When colonists wanted to relax, they turned to this multi-purpose herbal remedy – our Colonial Calming Tea and Sweet Bath. A refreshing, revitalizing blend of spearmint and jasmine. Colonists used this herbal mixture two ways, either as a soothing tea or as a fragrant addition to bath water. A sweet, tart, and delicious fixture in the culinary world, blackberries have also been used medicinally in Europe and by Native Americans for centuries. Blackberry leaf was used to aid in stomach complaints while the fruit was used to make cordials. Blackberries, mint, and jasmine come together in the recipe below in the perfect refreshing drink that can easily become a cocktail with the addition of vodka or your favorite spirit.
In a saucepan or teapot, simmer water. Add 2 teaspoons Colonial Calming Tea & Sweet Bath. Allow to steep for 3-5 minutes. Chill in refrigerator. Muddle 4-5 blackberries and add to the bottom of two glasses. Add ice to glasses, then the prepared chilled tea and vodka if desired. Top off with sparkling water and add mint leaves for garnish. Stir gently before drinking. Enjoy!

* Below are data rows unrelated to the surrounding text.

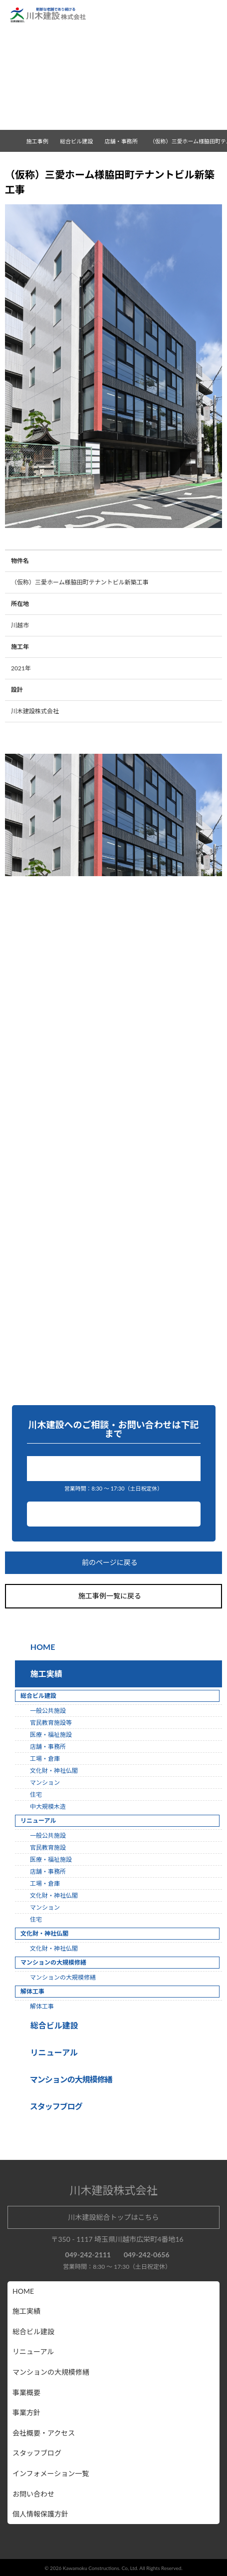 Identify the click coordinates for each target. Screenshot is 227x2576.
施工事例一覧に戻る (113, 1596)
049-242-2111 (116, 1468)
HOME (41, 1646)
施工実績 (44, 1673)
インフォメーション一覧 (50, 2473)
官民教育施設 (48, 1847)
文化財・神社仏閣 (54, 1770)
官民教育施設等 (51, 1722)
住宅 (36, 1794)
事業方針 (26, 2412)
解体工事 (42, 2006)
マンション (45, 1782)
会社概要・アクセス (43, 2433)
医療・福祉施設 (51, 1734)
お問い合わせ (113, 1514)
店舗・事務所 (125, 141)
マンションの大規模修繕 (63, 1977)
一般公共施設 (48, 1710)
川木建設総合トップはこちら (113, 2217)
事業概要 (26, 2392)
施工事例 (41, 141)
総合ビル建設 (52, 2025)
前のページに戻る (114, 1563)
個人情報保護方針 (40, 2514)
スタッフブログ (36, 2453)
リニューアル (52, 2052)
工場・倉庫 (45, 1758)
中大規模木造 (48, 1806) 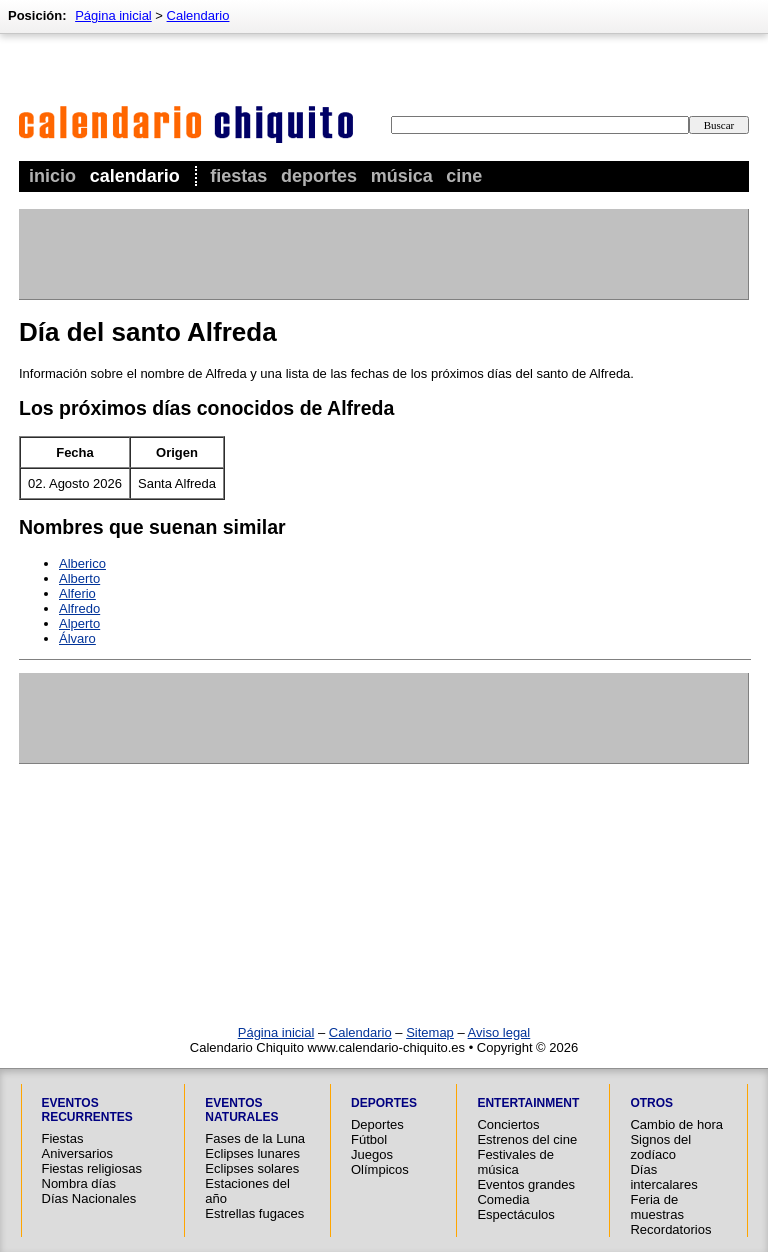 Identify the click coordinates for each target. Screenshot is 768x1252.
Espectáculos (515, 1214)
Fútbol (369, 1139)
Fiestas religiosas (92, 1168)
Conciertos (508, 1124)
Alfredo (79, 608)
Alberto (79, 578)
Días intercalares (663, 1177)
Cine (464, 176)
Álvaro (77, 638)
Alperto (79, 623)
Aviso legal (499, 1032)
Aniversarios (78, 1153)
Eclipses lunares (252, 1153)
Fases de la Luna (255, 1138)
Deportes (319, 176)
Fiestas (238, 176)
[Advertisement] (383, 254)
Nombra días (79, 1183)
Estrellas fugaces (254, 1213)
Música (402, 176)
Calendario (135, 176)
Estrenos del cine (527, 1139)
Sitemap (430, 1032)
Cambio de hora (676, 1124)
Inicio (52, 176)
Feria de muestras (656, 1207)
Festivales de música (515, 1162)
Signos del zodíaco (660, 1147)
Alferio (77, 593)
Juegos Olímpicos (380, 1162)
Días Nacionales (89, 1198)
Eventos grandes (526, 1184)
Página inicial (113, 15)
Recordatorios (670, 1229)
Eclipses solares (252, 1168)
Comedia (503, 1199)
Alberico (82, 563)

To fight colds in the 1700s, colonists turned to a mixture of horehound, honey, and thyme brewed together in a cough and cold remedy tea. The earliest record of a medicinal toddy, “a beverage made of alcoholic liquor with hot water, sugar, and spices” is from 1786, although Robert Bentley Todd is credited with popularizing prescribing the hot toddy in the 1800s. Our recipe below marries these two remedy drinks.

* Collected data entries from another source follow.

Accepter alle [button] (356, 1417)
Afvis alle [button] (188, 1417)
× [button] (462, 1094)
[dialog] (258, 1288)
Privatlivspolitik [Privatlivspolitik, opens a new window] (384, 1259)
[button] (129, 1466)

In a saucepan or teapot, simmer water. Add 2 teaspoons Colonial Cough and Cold Remedy Tea. Allow to steep for 3 minutes. Pour tea into a mug, adding the whiskey, honey, and lemon juice. Add additional sweetener if desired. Stir with a cinnamon stick and enjoy!
Looking for a new way to drink one of your old favorites? Try this easy latte recipe! One of our most popular teas, our
Native American Blend combines dandelion leaf, chickweed, ginger root, and cherry bark in an earthy brew. All valued medicinally and for flavor by the Native Americans. Native Americans used a variety of sugars – fruits, corn, and saps like maple before the introduction of cane sugar from Europe. Maple, of course, is still widely loved today.
Bring water to a simmer in a teapot or saucepan. Add 2 teaspoons Native American Blend and steep for 3-5 minutes. In a saucepan, combine tea, milk and maple syrup. Simmer, but do not boil. When warm, froth using a frother or a whisk. Add more maple syrup if desired. Serve and enjoy!
Colonists would have looked to their gardens not just for food but also for medicine. Our Colonial Headache Remedy Tea is a recreation of an herbal remedy tea originally made in the 1500s using flowers and herbs. The fragrant floral notes of the rose and lavender are grounded by the earthy and woody flavors of sage and marjoram. The recipe below puts those flavors to work in a new way – as a jelly!
In a saucepan, bring water to a simmer. Add Colonial Headache Remedy Tea. Remove from heat and allow to steep for 30 minutes. Strain and add sugar to brewed tea. Bring to a boil. Allow to boil for 2 minutes, stirring. Remove from heat and add pectin. Boil for an additional minute. Skim off any foam. Pour hot jelly into jars and process for 20 minutes or freeze any extra jelly. Enjoy on toast, with biscuits, or as a filling for cakes or donuts.